AIM OF THE TASK =
This task calls for copying every line of the records that includes the word "Source".

DATA TO PROCESS =

○ ○ ○ ○ ○ ○ ○

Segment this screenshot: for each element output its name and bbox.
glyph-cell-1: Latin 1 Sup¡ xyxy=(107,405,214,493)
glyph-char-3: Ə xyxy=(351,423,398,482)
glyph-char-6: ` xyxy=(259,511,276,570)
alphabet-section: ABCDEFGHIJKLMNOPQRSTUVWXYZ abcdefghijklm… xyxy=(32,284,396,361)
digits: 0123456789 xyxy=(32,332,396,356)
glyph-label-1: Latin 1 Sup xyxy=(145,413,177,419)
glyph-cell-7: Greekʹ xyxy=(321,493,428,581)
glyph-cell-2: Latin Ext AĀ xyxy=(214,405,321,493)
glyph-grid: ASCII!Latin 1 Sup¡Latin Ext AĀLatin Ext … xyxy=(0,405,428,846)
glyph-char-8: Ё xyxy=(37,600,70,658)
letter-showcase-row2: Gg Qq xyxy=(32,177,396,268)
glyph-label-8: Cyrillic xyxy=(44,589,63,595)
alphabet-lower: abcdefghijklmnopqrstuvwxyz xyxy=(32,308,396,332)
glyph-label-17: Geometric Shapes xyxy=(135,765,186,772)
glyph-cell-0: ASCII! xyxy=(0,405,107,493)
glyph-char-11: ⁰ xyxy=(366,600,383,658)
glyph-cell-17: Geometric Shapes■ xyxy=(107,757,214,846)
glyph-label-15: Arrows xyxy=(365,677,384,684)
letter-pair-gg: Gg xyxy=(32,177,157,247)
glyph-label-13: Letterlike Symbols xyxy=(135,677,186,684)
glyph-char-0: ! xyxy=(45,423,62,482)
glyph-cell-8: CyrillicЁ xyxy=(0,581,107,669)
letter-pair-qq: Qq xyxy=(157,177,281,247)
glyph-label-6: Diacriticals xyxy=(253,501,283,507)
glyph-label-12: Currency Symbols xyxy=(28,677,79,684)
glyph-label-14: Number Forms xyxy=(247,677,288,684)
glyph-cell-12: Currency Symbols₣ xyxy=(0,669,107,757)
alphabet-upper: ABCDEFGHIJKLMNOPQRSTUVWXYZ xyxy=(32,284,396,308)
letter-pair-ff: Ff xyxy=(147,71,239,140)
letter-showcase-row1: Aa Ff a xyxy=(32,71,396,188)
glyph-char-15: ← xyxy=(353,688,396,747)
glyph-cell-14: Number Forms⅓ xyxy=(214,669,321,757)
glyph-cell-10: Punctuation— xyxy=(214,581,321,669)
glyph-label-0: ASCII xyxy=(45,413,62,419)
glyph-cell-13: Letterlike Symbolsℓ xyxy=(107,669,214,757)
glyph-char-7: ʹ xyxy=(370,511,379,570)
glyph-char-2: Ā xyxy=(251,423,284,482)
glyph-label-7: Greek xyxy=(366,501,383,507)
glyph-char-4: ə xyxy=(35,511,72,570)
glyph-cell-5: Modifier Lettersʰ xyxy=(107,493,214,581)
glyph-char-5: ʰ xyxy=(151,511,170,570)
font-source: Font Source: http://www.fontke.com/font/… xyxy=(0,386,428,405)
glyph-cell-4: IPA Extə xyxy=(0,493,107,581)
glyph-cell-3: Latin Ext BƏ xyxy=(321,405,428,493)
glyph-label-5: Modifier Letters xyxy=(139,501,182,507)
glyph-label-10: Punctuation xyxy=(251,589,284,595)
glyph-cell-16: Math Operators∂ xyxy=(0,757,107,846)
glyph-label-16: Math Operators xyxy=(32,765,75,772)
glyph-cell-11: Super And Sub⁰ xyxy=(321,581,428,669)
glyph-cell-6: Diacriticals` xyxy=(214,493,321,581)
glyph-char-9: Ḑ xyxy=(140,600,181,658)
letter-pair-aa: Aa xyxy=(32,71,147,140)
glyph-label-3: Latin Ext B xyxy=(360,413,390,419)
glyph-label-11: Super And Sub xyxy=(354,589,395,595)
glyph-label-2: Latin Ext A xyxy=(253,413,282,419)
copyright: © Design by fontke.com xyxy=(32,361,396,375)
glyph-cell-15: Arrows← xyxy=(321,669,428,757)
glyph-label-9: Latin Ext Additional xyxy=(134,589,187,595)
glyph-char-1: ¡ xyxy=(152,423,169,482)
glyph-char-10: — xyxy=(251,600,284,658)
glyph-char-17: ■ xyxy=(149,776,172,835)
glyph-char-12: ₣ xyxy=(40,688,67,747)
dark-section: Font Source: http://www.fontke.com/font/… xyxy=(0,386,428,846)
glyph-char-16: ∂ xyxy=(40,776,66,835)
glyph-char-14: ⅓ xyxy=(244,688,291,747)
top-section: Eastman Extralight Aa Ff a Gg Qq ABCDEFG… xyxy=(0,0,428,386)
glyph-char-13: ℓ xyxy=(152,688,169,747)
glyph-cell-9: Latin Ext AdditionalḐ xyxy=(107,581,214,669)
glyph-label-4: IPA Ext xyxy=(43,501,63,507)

○ ○ ○ ○ ○ ○ ○

SOLUTION FOR THIS TASK =
font-source: Font Source: http://www.fontke.com/font/… xyxy=(0,386,428,405)
dark-section: Font Source: http://www.fontke.com/font/… xyxy=(0,386,428,846)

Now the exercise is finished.